Records to use →
------------------------------------

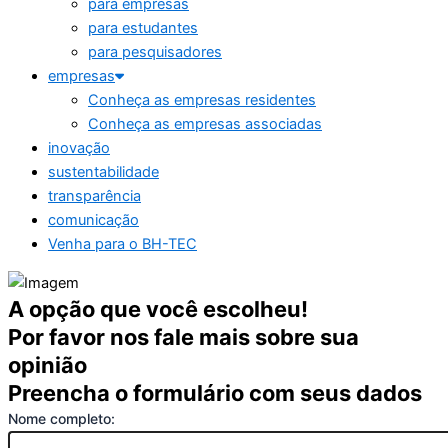
para empresas
para estudantes
para pesquisadores
empresas
Conheça as empresas residentes
Conheça as empresas associadas
inovação
sustentabilidade
transparência
comunicação
Venha para o BH-TEC
A opção que você escolheu!
Por favor nos fale mais sobre sua
opinião
Preencha o formulário com seus dados
Nome completo:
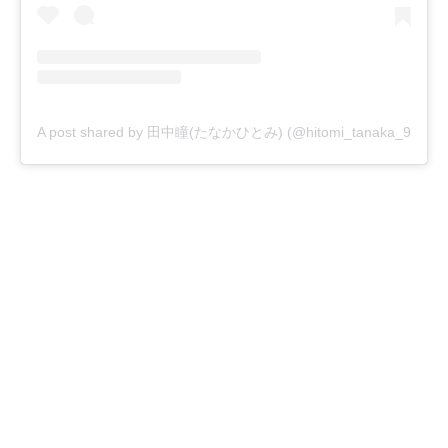
A post shared by 田中瞳(たなかひとみ) (@hitomi_tanaka_9)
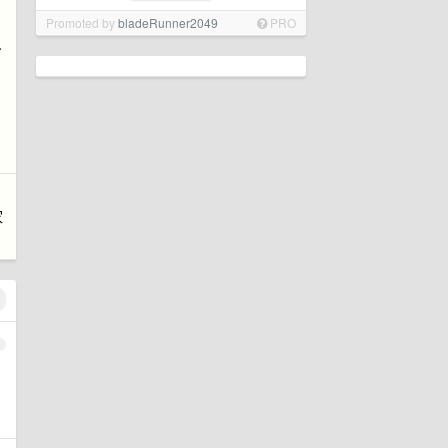
Promoted by
bladeRunner2049
PRO
只
家
1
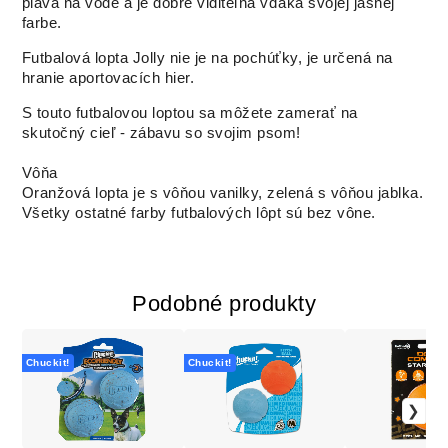
pláva na vode a je dobre viditeľná vďaka svojej jasnej
farbe.
Futbalová lopta Jolly nie je na pochúťky, je určená na
hranie aportovacích hier.
S touto futbalovou loptou sa môžete zamerať na
skutočný cieľ - zábavu so svojim psom!
Vôňa
Oranžová lopta je s vôňou vanilky, zelená s vôňou jablka.
Všetky ostatné farby futbalových lôpt sú bez vône.
Podobné produkty
Chuckit!
Chuckit!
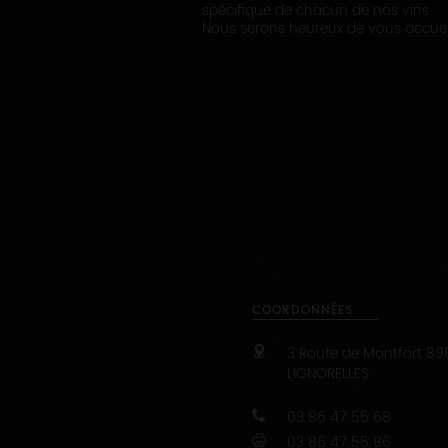
spécifique de chacun de nos vins.
Nous serons heureux de vous accueil
COORDONNÉES
3 Route de Montfort
89
LIGNORELLES
03 86 47 55 68
03 86 47 55 86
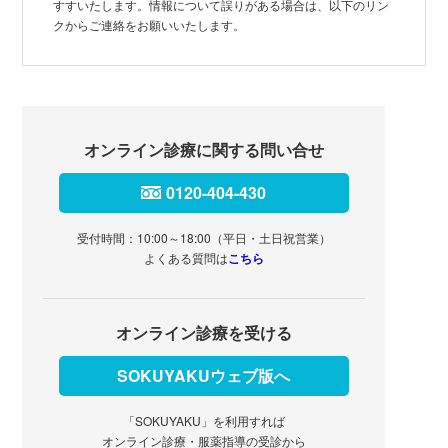
すすいたします。情報について誤りがある場合は、以下のリン
クからご連絡をお願いいたします。
オンライン診療に関する問い合せ
0120-404-430
受付時間：10:00～18:00（平日・土日祝営業）
よくある質問は
こちら
オンライン診療を受ける
SOKUYAKUウェブ版へ
「SOKUYAKU」を利用すれば
オンライン診療・服薬指導の受診から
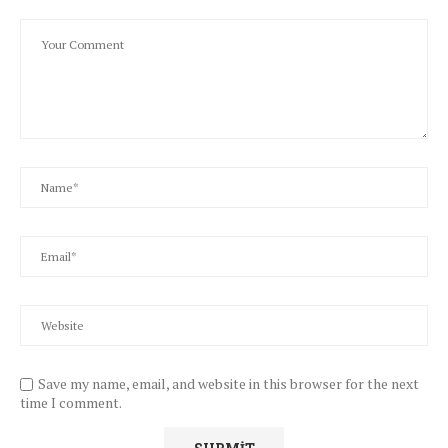
Save my name, email, and website in this browser for the next
time I comment.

------------------------------------

Exercise directions →
The material above should be printed again exactly, with each picture left out.

Answer for the task →
para empresas
para estudantes
para pesquisadores
empresas
Conheça as empresas residentes
Conheça as empresas associadas
inovação
sustentabilidade
transparência
comunicação
Venha para o BH-TEC
A opção que você escolheu!
Por favor nos fale mais sobre sua
opinião
Preencha o formulário com seus dados
Nome completo:
A post shared by 田中瞳(たなかひとみ) (@hitomi_tanaka_9)
Promoted by
bladeRunner2049
PRO
只
家
1
pláva na vode a je dobre viditeľná vďaka svojej jasnej
farbe.
Futbalová lopta Jolly nie je na pochúťky, je určená na
hranie aportovacích hier.
S touto futbalovou loptou sa môžete zamerať na
skutočný cieľ - zábavu so svojim psom!
Vôňa
Oranžová lopta je s vôňou vanilky, zelená s vôňou jablka.
Všetky ostatné farby futbalových lôpt sú bez vône.
Podobné produkty
Chuckit!
Chuckit!
spécifique de chacun de nos vins.
Nous serons heureux de vous accueil
COORDONNÉES
3 Route de Montfort
89
LIGNORELLES
03 86 47 55 68
03 86 47 55 86
すすいたします。情報について誤りがある場合は、以下のリン
クからご連絡をお願いいたします。
オンライン診療に関する問い合せ
0120-404-430
受付時間：10:00～18:00（平日・土日祝営業）
よくある質問は
こちら
オンライン診療を受ける
SOKUYAKUウェブ版へ
「SOKUYAKU」を利用すれば
オンライン診療・服薬指導の受診から
Save my name, email, and website in this browser for the next
time I comment.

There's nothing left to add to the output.